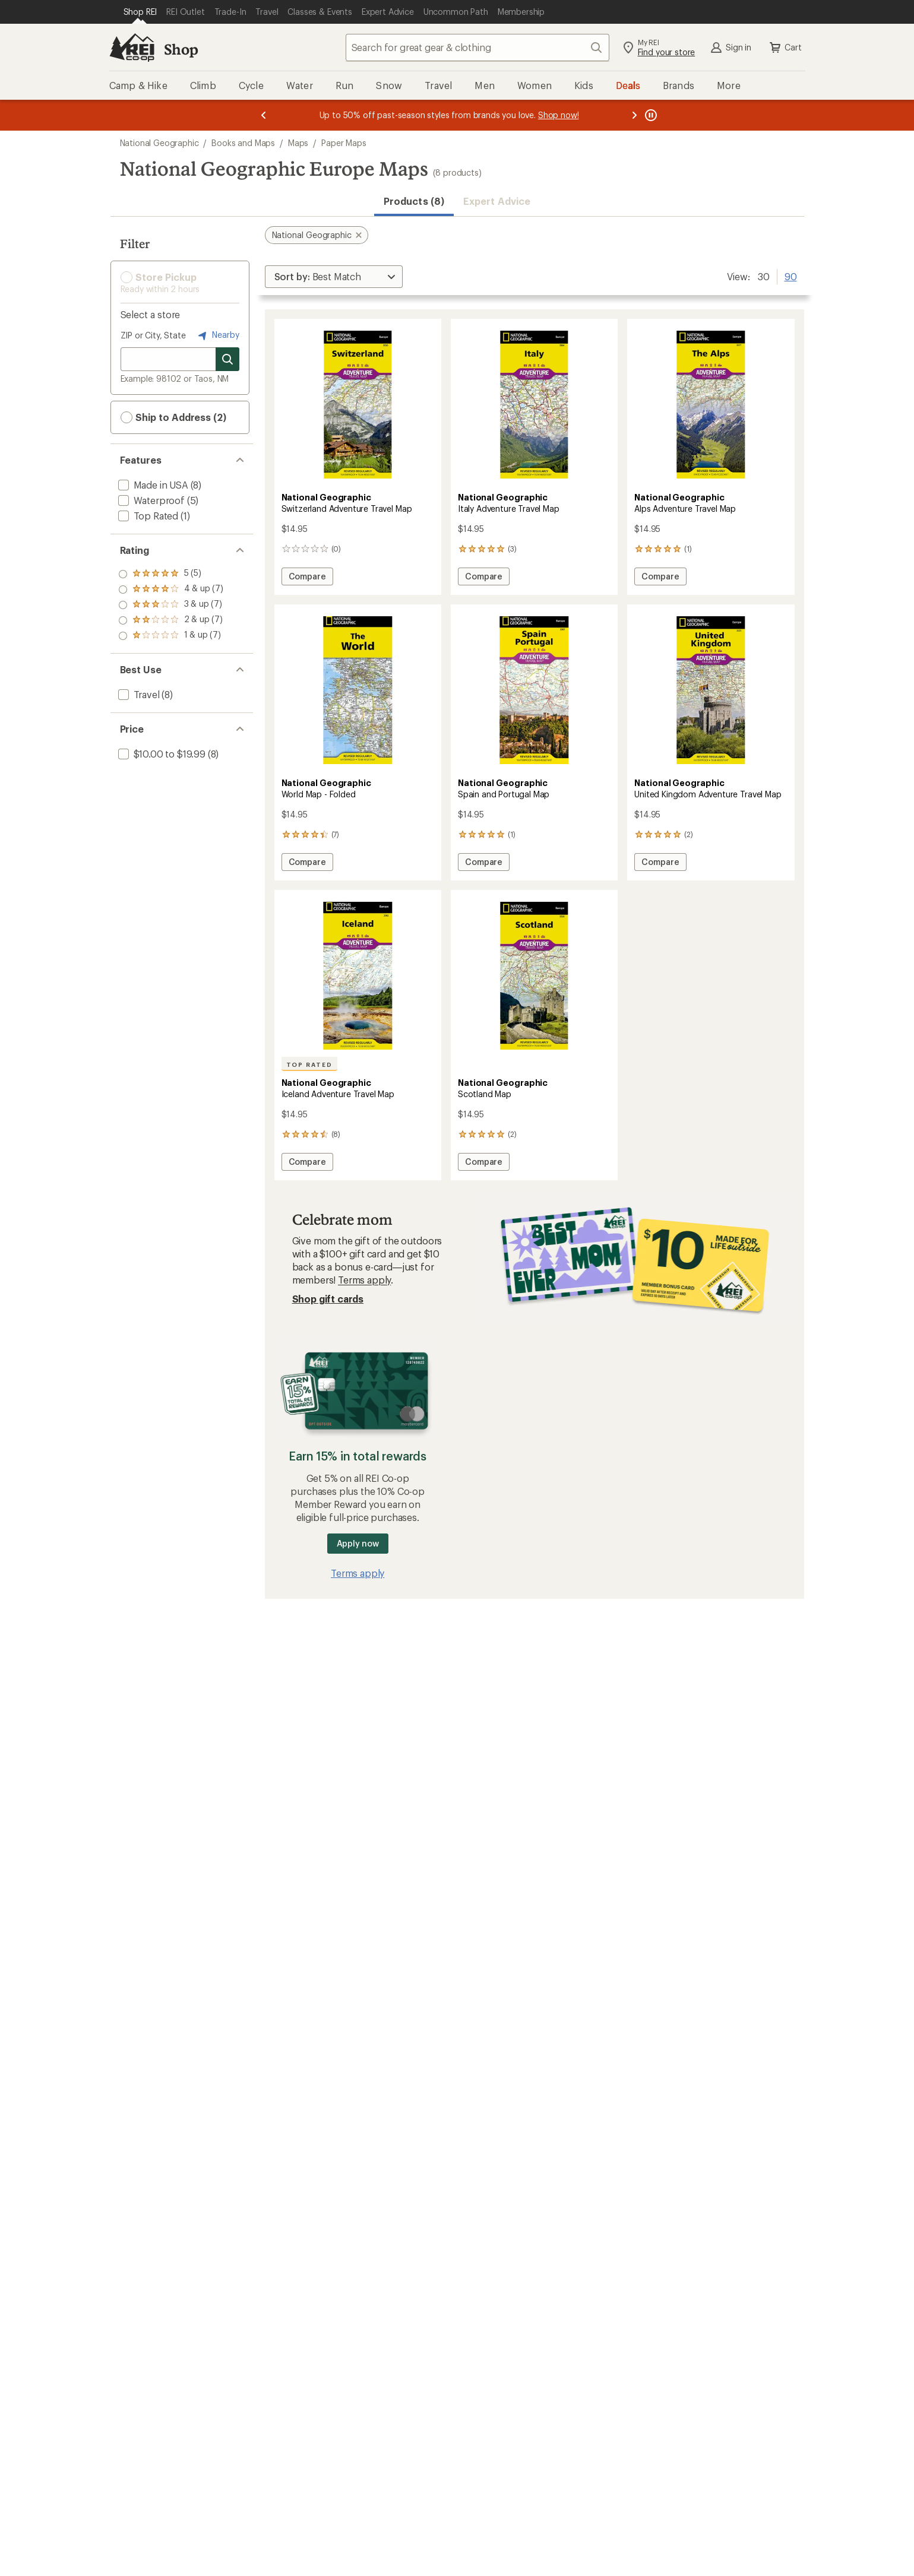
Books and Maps (243, 143)
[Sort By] (334, 276)
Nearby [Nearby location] (217, 335)
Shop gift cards (328, 1298)
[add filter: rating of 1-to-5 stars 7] (171, 636)
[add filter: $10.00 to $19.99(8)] (160, 753)
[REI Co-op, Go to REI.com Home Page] (131, 47)
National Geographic (159, 143)
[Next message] (634, 115)
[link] (358, 404)
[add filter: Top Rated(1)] (147, 515)
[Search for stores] (227, 359)
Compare (310, 578)
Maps (298, 143)
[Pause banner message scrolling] (649, 115)
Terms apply (364, 1279)
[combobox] (477, 47)
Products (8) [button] (414, 201)
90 (791, 275)
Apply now (358, 1543)
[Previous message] (264, 115)
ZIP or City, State (153, 335)
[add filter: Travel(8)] (138, 694)
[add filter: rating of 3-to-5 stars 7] (171, 605)
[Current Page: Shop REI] (140, 12)
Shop (181, 49)
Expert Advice (496, 201)
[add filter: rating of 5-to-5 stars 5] (171, 574)
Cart (784, 47)
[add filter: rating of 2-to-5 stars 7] (171, 620)
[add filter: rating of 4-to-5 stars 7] (171, 589)
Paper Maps (343, 143)
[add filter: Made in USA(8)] (152, 484)
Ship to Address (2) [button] (173, 417)
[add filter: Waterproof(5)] (150, 500)
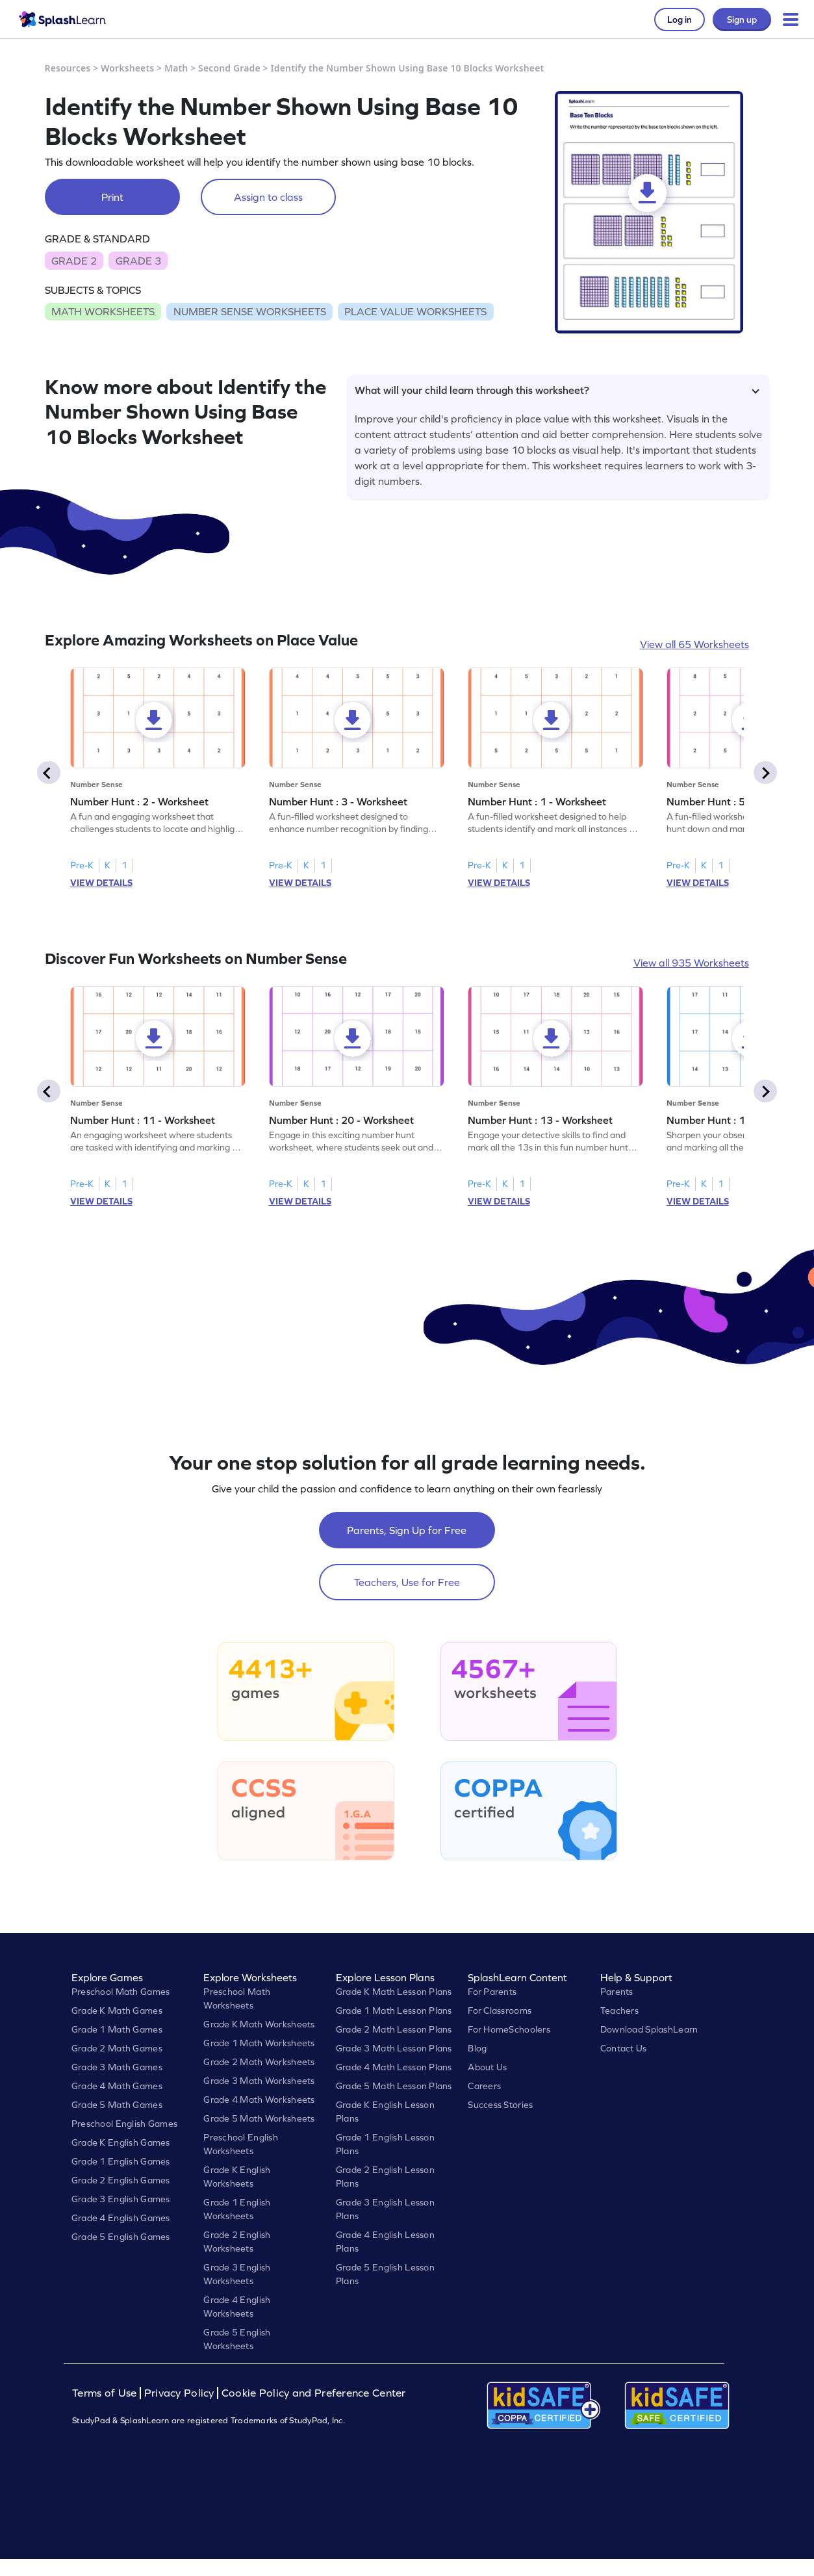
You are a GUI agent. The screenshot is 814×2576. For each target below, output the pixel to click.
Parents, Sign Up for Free (406, 1530)
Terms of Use (106, 2393)
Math (176, 68)
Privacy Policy (179, 2393)
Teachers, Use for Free (407, 1582)
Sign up (742, 19)
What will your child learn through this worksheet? (557, 390)
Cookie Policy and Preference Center (314, 2393)
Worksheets (127, 68)
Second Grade (229, 68)
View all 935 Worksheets (691, 963)
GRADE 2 (74, 261)
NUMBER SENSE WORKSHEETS (249, 311)
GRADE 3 (138, 261)
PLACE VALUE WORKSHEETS (415, 311)
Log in (679, 19)
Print (112, 197)
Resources (68, 68)
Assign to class (268, 197)
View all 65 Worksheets (694, 644)
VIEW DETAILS (101, 883)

#### WORK REQUEST
Would you please set down the data above again exactly, without its pictures?

#### ANSWER
Books and Maps (243, 143)
[Sort By] (334, 276)
Nearby [Nearby location] (217, 335)
Shop gift cards (328, 1298)
[add filter: rating of 1-to-5 stars 7] (171, 636)
[add filter: $10.00 to $19.99(8)] (160, 753)
[REI Co-op, Go to REI.com Home Page] (131, 47)
National Geographic (159, 143)
[Next message] (634, 115)
[link] (358, 404)
[add filter: Top Rated(1)] (147, 515)
[Search for stores] (227, 359)
Compare (310, 578)
Maps (298, 143)
[Pause banner message scrolling] (649, 115)
Terms apply (364, 1279)
[combobox] (477, 47)
Products (8) [button] (414, 201)
90 (791, 275)
Apply now (358, 1543)
[Previous message] (264, 115)
ZIP or City, State (153, 335)
[add filter: Travel(8)] (138, 694)
[add filter: rating of 3-to-5 stars 7] (171, 605)
[Current Page: Shop REI] (140, 12)
Shop (181, 49)
Expert Advice (496, 201)
[add filter: rating of 5-to-5 stars 5] (171, 574)
Cart (784, 47)
[add filter: rating of 2-to-5 stars 7] (171, 620)
[add filter: rating of 4-to-5 stars 7] (171, 589)
Paper Maps (343, 143)
[add filter: Made in USA(8)] (152, 484)
Ship to Address (2) [button] (173, 417)
[add filter: Waterproof(5)] (150, 500)
You are a GUI agent. The screenshot is 814×2576. For each target below, output the pixel to click.
Parents, Sign Up for Free (406, 1530)
Terms of Use (106, 2393)
Math (176, 68)
Privacy Policy (179, 2393)
Teachers, Use for Free (407, 1582)
Sign up (742, 19)
What will your child learn through this worksheet? (557, 390)
Cookie Policy and Preference Center (314, 2393)
Worksheets (127, 68)
Second Grade (229, 68)
View all 935 Worksheets (691, 963)
GRADE 2 (74, 261)
NUMBER SENSE WORKSHEETS (249, 311)
GRADE 3 (138, 261)
PLACE VALUE WORKSHEETS (415, 311)
Log in (679, 19)
Print (112, 197)
Resources (68, 68)
Assign to class (268, 197)
View all 65 Worksheets (694, 644)
VIEW DETAILS (101, 883)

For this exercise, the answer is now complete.